How to Recover Deleted Files in Windows 10 and 11

6 min read

Accidentally deleted a file or emptied the Recycle Bin? Here are all the ways to recover deleted files in Windows — from the Recycle Bin and File History to free recovery tools.

Deleted files aren't immediately gone — Windows marks the space as available but doesn't overwrite the data right away. The faster you act, the better your chances.


Step 1: Check the Recycle Bin

If you deleted normally (not Shift+Delete), the file is in the Recycle Bin.

Open Recycle Bin on the desktop → find the file → right-click → Restore

Or restore via PowerShell:

$shell = New-Object -ComObject Shell.Application
$recycleBin = $shell.Namespace(0xA)
$recycleBin.Items() | Select-Object Name, Path

Step 2: Use File History

If File History was configured before the deletion, you can restore previous versions.

Right-click the folder that contained the file → Restore previous versions → select a snapshot → Restore

Or via File History: Control PanelFile HistoryRestore personal files → navigate to the file → click the green restore button.


Step 3: Previous Versions (Shadow Copies)

Windows creates shadow copies when System Protection is enabled, even without File History.

Right-click the folder → PropertiesPrevious Versions tab → select a date → Open to browse, or Restore to recover.

# List available shadow copies
vssadmin list shadows /for=C:

# Mount a shadow copy to browse it
$date = (Get-Date).AddDays(-1).ToString("MM/dd/yyyy")
vssadmin list shadows | Where-Object {$_ -match $date}

Step 4: Windows File Recovery (Free Microsoft Tool)

For files deleted from Recycle Bin or on formatted/corrupted drives.

Install from Microsoft Store: Windows File Recovery

# Recover specific file type from C: to D:\Recovery
winfr C: D:\Recovery /n *.docx

# Recover a specific file
winfr C: D:\Recovery /n \Users\YourName\Documents\report.xlsx

# Extensive scan for formatted/corrupted drives
winfr C: D:\Recovery /x /y:JPEG,PNG,PDF

Run in a Command Prompt as Administrator. Don't recover to the same drive you're recovering from.

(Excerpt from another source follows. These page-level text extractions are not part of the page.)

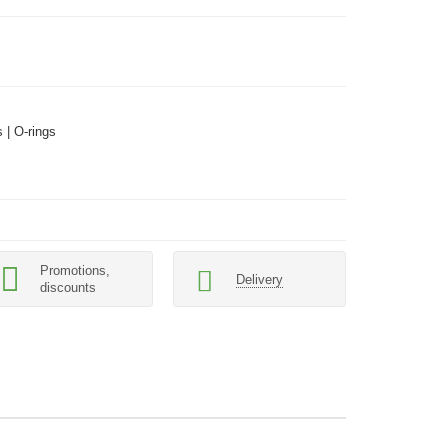
 | O-rings
Promotions,
Delivery
discounts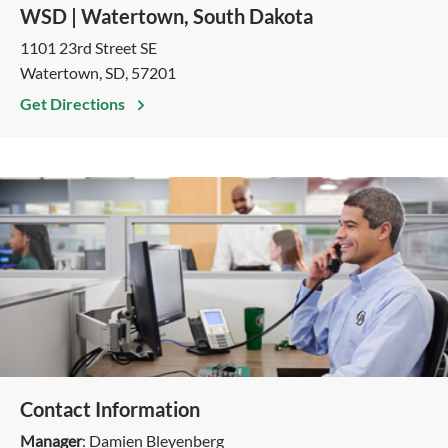
WSD | Watertown, South Dakota
1101 23rd Street SE
Watertown, SD, 57201
Get Directions
Contact Information
Manager
: Damien Bleyenberg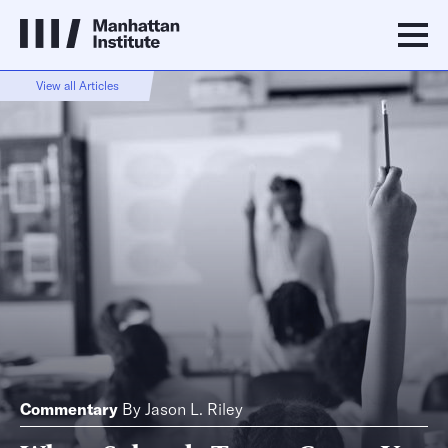
View all Articles
Commentary
By
Jason L. Riley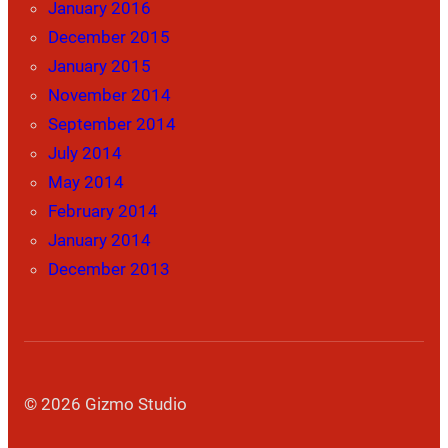
January 2016
December 2015
January 2015
November 2014
September 2014
July 2014
May 2014
February 2014
January 2014
December 2013
© 2026 Gizmo Studio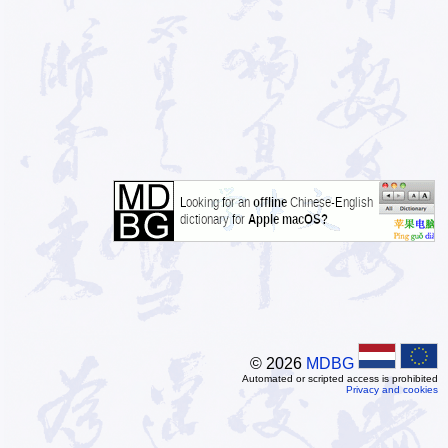
© 2026
MDBG
Automated or scripted access is prohibited
Privacy and cookies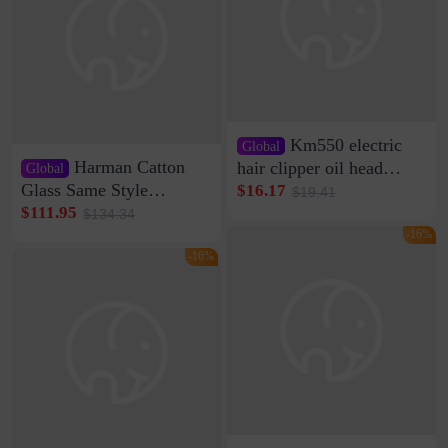
Km550 electric
Global
Harman Catton
hair clipper oil head
Global
shaving shaving
Glass Same Style
$16.17
$19.41
engraving nicks five
Wireless Bluetooth
$111.95
$134.34
rechargeable razor Kemei
Speaker Home High
-16%
Sound Quality Subwoofer
-16%
Di Vare Fever Grade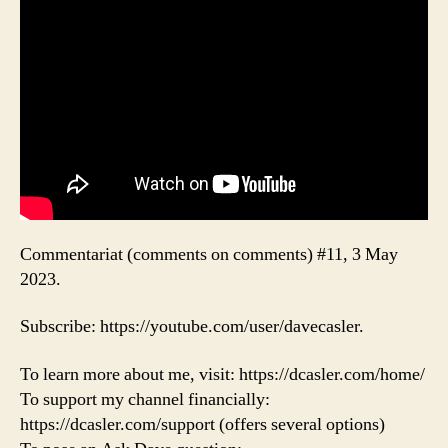
Commentariat (comments on comments) #11, 3 May
2023.
Subscribe: https://youtube.com/user/davecasler.
To learn more about me, visit: https://dcasler.com/home/
To support my channel financially:
https://dcasler.com/support (offers several options)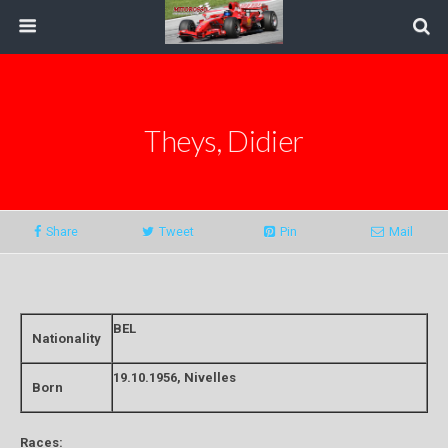
Theys, Didier
Share
Tweet
Pin
Mail
BEL
Nationality
19.10.1956, Nivelles
Born
Races: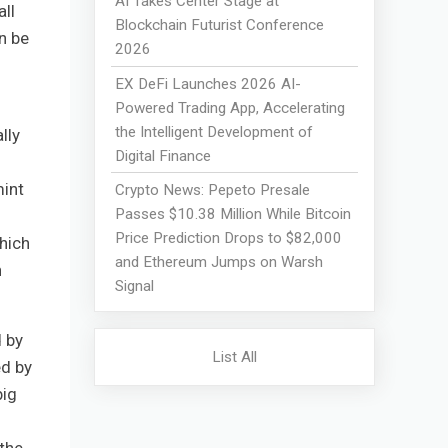
AI Takes Center Stage at
ll
Blockchain Futurist Conference
n be
2026
EX DeFi Launches 2026 AI-
Powered Trading App, Accelerating
the Intelligent Development of
lly
Digital Finance
mint
Crypto News: Pepeto Presale
Passes $10.38 Million While Bitcoin
Price Prediction Drops to $82,000
hich
and Ethereum Jumps on Warsh
n
Signal
d by
List All
ed by
big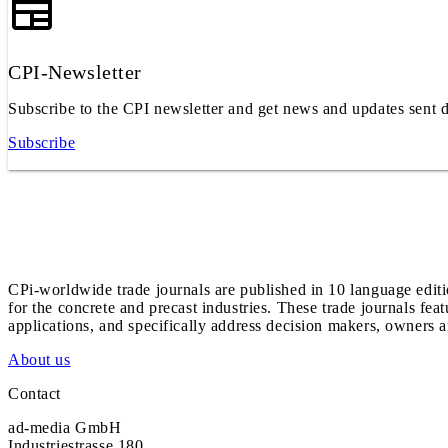
CPI-Newsletter
Subscribe to the CPI newsletter and get news and updates sent d
Subscribe
CPi-worldwide trade journals are published in 10 language edit
for the concrete and precast industries. These trade journals feat
applications, and specifically address decision makers, owners an
About us
Contact
ad-media GmbH
Industriestrasse 180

Step 5: Third-Party Recovery Tools

If the above don't work, use dedicated recovery software. Free options:

Recuva (Piriform) — simple GUI, works well for recently deleted files

TestDisk / PhotoRec — open source, more powerful, recovers from formatted drives

Important: install recovery software on a different drive than the one you're recovering from. Every write to the drive risks overwriting the deleted data.


Step 6: Recover from OneDrive or Cloud Backup

If OneDrive sync was enabled:

  • Go to onedrive.live.comRecycle Bin (in left panel) → restore from there
  • OneDrive keeps deleted files for 30 days (93 days for Microsoft 365)

Why Files Sometimes Can't Be Recovered

  • SSD with TRIM enabled — SSDs erase deleted data immediately when TRIM runs. Recovery from SSDs is often impossible.
  • The space was overwritten — new files were written where the deleted file was
  • Encrypted drive — recovery tools can find the data but can't decrypt it without the key
  • Time — the longer you wait, the more likely the space gets overwritten

Best Practice: Prevent Data Loss

  • Enable File HistoryControl PanelFile History → connect an external drive → Turn on
  • Enable System Protection (shadow copies) — sysdm.cplSystem Protection → Configure
  • Regular backups to external drive or cloud

Summary

Check Recycle Bin first. Then Previous Versions (shadow copies). For permanently deleted files: use Windows File Recovery (free, from Microsoft) or Recuva. Act fast — especially on SSDs where TRIM may erase data quickly. Stop writing to the drive until recovery is complete.